Wednesday, February 15, 2012

The Dispute Over Newt Gingrich's Taxes: What is Reasonable Compensation to an S Corporation's Shareholder-Employee?

An article posted by Forbes last month brought up an interesting dispute regarding Newt Gingrich's tax planning technique.

What did Gingrich do? He treated only $444,327 of his S corporation's earnings as wages and reported the remaining $2.4 million in earnings as profits or dividends.  What is wrong with that?  By reporting only $444,327 in wages, he avoided paying Medicare tax on the remaining $2.4 million.  S corporations are flow through entities which means that they do not pay corporate income tax.  Their income flows through to their owners' individual tax returns.

My interest in this dispute came from a bog post by William M. Funk (RealTaxLaw) criticizing Forbes for not understanding tax planning.  The blogger describes Gingrich's allocation as "vanilla tax planning" and explains that the IRS usually only attacks "extreme cases" in which there is a substantial under-reporting of wages (i.e. a CPA who receive $24,000 in wages and takes $203,651 in distributions).  It is difficult to argue that anyone can be underpaid with $444,327 in wages.

On this issue, the IRS provides that "S corporations must pay reasonable compensation to a shareholder-employee in return for services that the employee provides to the corporation before non-wage distributions may be made to the shareholder-employee".  In order to determine what is reasonable, the IRS looks to the sources of the S corporations's gross receipts.  These sources come in three major categories: (1) services provided by the shareholder-employee; (2) services of non-shareholder employees, or (3) capital and equipment.  If gross receipts are from second and third categories, they are not associated with the shareholder-employees's services and should not treated as his or her wages.  If, on the other hand, most of the gross receipts come directly from the shareholder-employee's services, they should be treated as wages.

In addition, the IRS goes on to say that the shareholder-employee should also receive wages for administrative work performed with the second and third categories.

So the real issue is what is the source of Gingrich's S corporation's earnings?  Forbes explains that according to Gingrich Productions' website, there is no suggestion that the company profits from anything or anyone other than the work of the Gingriches.  In fact, as Forbes points out, the "About Us" section of the website states that "together, Newt and Callista host and produce historical and public policy documentaries, write books and newsletters, give speeches, record audio books, produce photographic essays, and make television and radio appearances."

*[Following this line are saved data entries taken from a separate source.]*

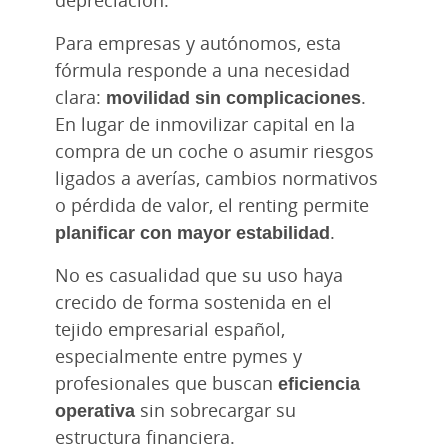
Para empresas y autónomos, esta
fórmula responde a una necesidad
clara:
movilidad sin complicaciones
.
En lugar de inmovilizar capital en la
compra de un coche o asumir riesgos
ligados a averías, cambios normativos
o pérdida de valor, el renting permite
planificar con mayor estabilidad
.
No es casualidad que su uso haya
crecido de forma sostenida en el
tejido empresarial español,
especialmente entre pymes y
profesionales que buscan
eficiencia
operativa
sin sobrecargar su
estructura financiera.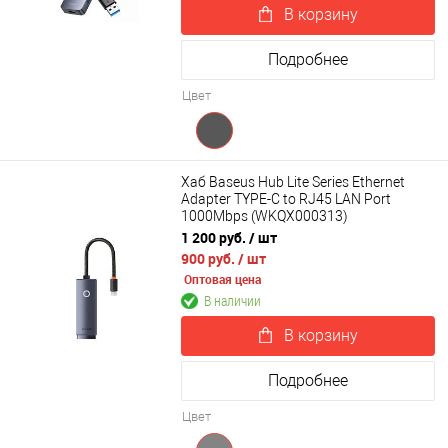
В корзину
Подробнее
Цвет
Хаб Baseus Hub Lite Series Ethernet
Adapter TYPE-C to RJ45 LAN Port
1000Mbps (WKQX000313)
1 200 руб.
/ шт
900 руб.
/ шт
Оптовая цена
В наличии
В корзину
Подробнее
Цвет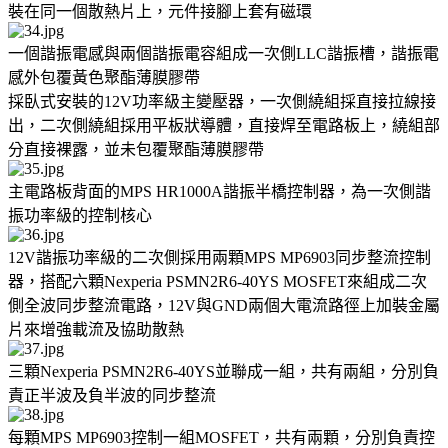
裝在同一個散熱片上，元件接腳上套有磁環
一個諧振電感與兩個諧振電容組成一次側LLC諧振槽，諧振電
感外包覆黃色聚酯薄膜膠帶
採臥式安裝的12V功率級主變壓器，一次側繞組採直接拉線接
出，二次側繞組採用平板狀導體，直接焊至電路板上，繞組部
分直接裸露，並未包覆聚酯薄膜膠帶
主電路板背面的MPS HR1000A諧振半橋控制器，為一次側諧
振功率級的控制核心
12V諧振功率級的二次側採用兩顆MPS MP6903同步整流控制
器，搭配六顆Nexperia PSMN2R6-40YS MOSFET來組成二次
側全波同步整流電路，12V與GND兩個大電流路徑上加裝金屬
片來增強載流及協助散熱
三顆Nexperia PSMN2R6-40YS並聯成一組，共有兩組，分別負
責正半波及負半波的同步整流
每顆MPS MP6903控制一組MOSFET，共有兩顆，分別負責控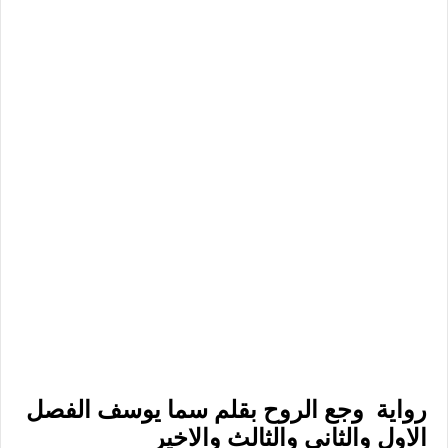
رواية وجع الروح بقلم سما يوسف الفصل
الاول والثاني والثالث والاخير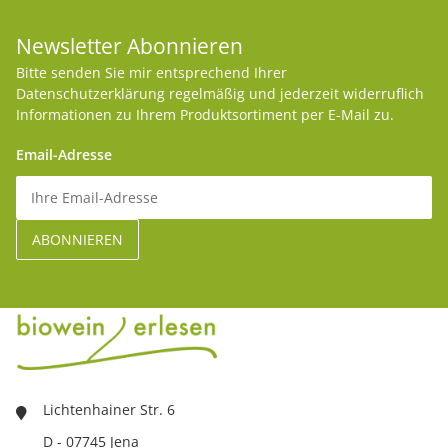
Newsletter Abonnieren
Bitte senden Sie mir entsprechend Ihrer
Datenschutzerklärung
regelmäßig und jederzeit widerruflich
Informationen zu Ihrem Produktsortiment per E-Mail zu.
Email-Adresse
Lichtenhainer Str. 6
D - 07745 Jena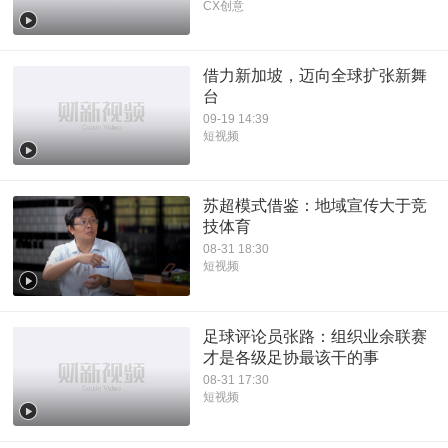
CX创意
借力新加坡，迈向全球扩张新舞
台
09-19 14:39
短视频
苏超模式借鉴：地域宣传大于竞
技体育
08-31 18:30
短视频
足球评论员张路：组织业余联赛
才是各级足协最该干的事
08-31 17:30
短视频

While this portion indicates that Gingrich Production relies upon the work of the Gingriches, it seems a little irresponsible to apply the IRS's reasonable compensation test to a public figure almost entirely on the basis of the above statement.  I would hope that if the IRS chooses to audit the Gingriches, they perform a more in-depth look at the sources of income.

Most likely, RealTaxLaw has a good point.  The IRS will probably not attack Gingrich's compensation as unreasonable.  Nevertheless, it is worth noting that public figures sometimes should go above and beyond to avoid public scrutiny.  For example, Forbes points out that President Barack Obama paid Medicare taxes on all his book profits ($1.4 million).

What will this damaging press cost Gingrich?

This content is not intended as legal advice, and cannot be relied upon for any purpose without the services of a qualified professional.